Thursday, October 02, 2008

The sound of silence

Did an interview with Clive James and Pete Atkin yesterday for Word's Backstage series of podcasts. Clive's got a new book out and therefore he was going straight home to have a look at how it was doing on Amazon. He's not the first author to succumb to the irresistible lure of looking at his Amazon ranking. It must be the least scientific way of keeping track of sales success since the last one.

For years magazine people have been fishing for good news by going into WH Smith and trying to work out if the stack of their latest issue was diminishing at the required speed. I don't know why they do it but they do, everyone from editorial assistants to CEOs. It's a professional disease and professionals should know just how unreliable it is. You don't know how many they've got in the back. You don't know how long they've been out there. You don't know how representative that particular outlet is.

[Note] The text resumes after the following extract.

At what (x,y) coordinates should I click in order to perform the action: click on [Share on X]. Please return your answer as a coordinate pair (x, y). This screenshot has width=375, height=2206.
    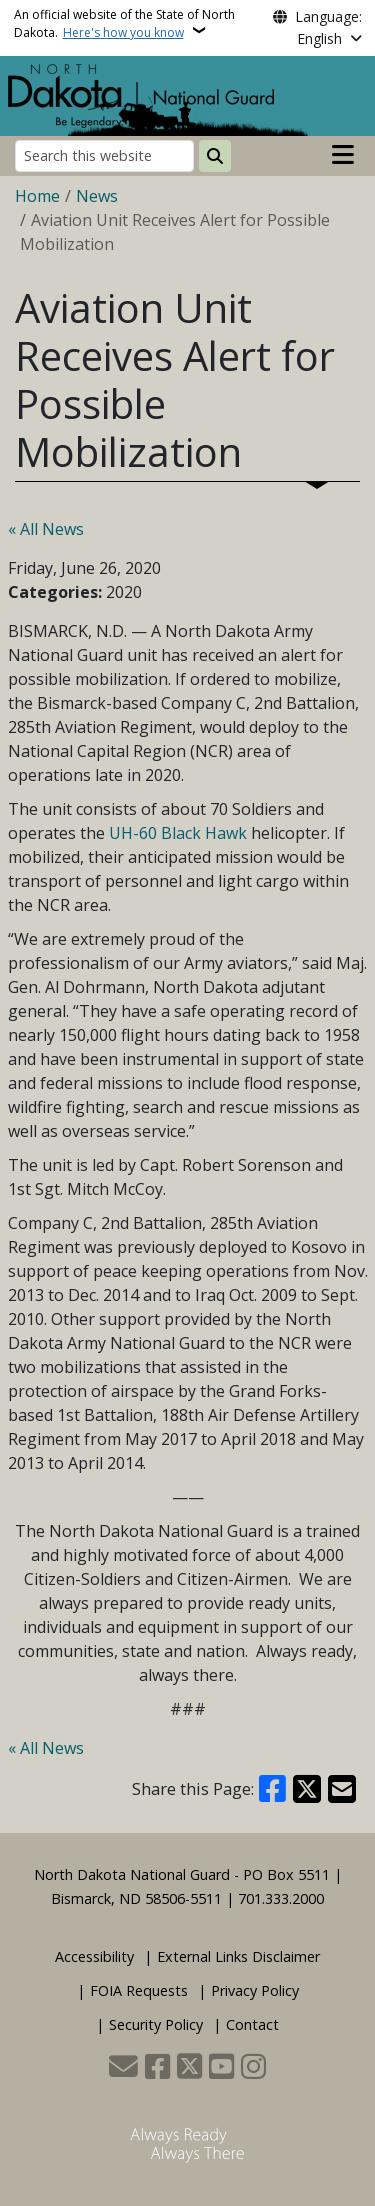     Looking at the image, I should click on (307, 1789).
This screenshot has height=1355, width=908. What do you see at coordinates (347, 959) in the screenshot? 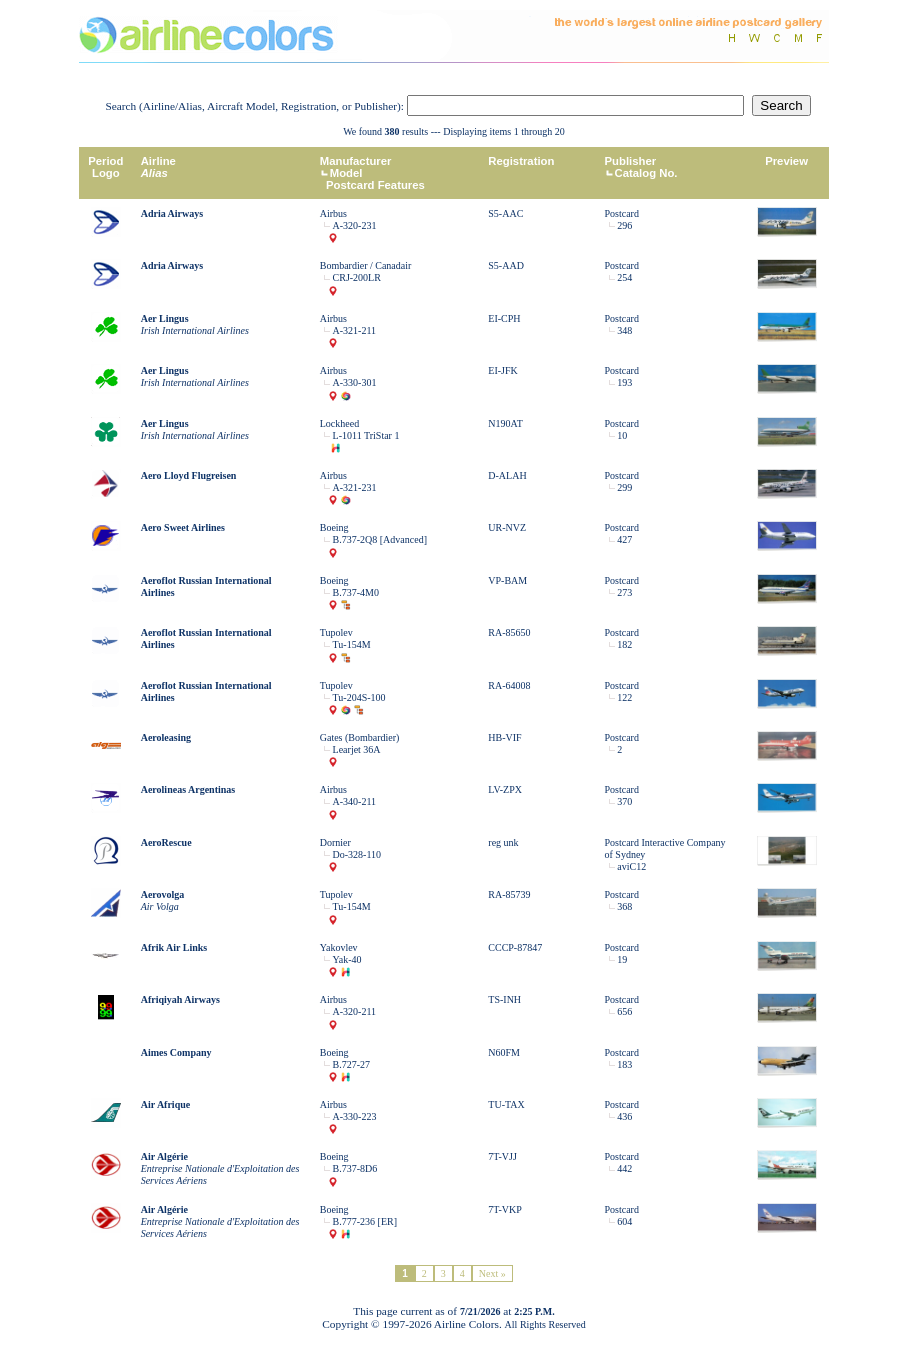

If you want to know how well anything's doing - a record, a book, a magazine - my advice is just stay indoors and see if anyone gets in touch. The most reliable indicator of success in any endeavour is that people can't wait to tell each other anything that could ever be interpreted as good news. Silence usually means they haven't got any.


  1. When I worked in the record dept. of WH Smith in Putney, Martin Chambers of The Pretenders came in one day and asked me if we had any copies of (their then-new single) 'Message of Love' in stock. I told him we'd sold out and he smiled and left.

  2. When I was a youngster I worked in a branch of WH Smith in a northern English city. One day I was idling by the cash register when an agitated man stormed up to the desk. He angrily announced that he worked for Jeffrey Archer and that the shop wasn't dedicating enough of its shelf space to his client's back catalogue. Oh dear. Needless to say, after he had gone I reduced his shelf space even further!

  3. In Jeffrey's defence (never thought I'd say that) his publisher had probably paid WH Smith for some promotional space and somebody was just checking up that they were getting what they paid for. Your unilateral action, noble though it may be in some ways, explains precisely why publishers get so het up about the ability of the big chains to deliver what they charge so handsomely for. "Compliance", they call it.

  4. As I recall, Jeffrey Archer didn't have a new book out and hadn't had for some time - it was an issue over the amount of space allotted to the back catalogue. I appreciate that the publisher fellow was doing his job, but he went about it in completely the wrong way. Had he been remotely polite, I would have gladly given his client some extra shelf space. I wonder if he stormed around every book shop in the town, inadvertently causing his client's shelf space to be reduced further still by peeved shop assistants! A kind word goes a long way.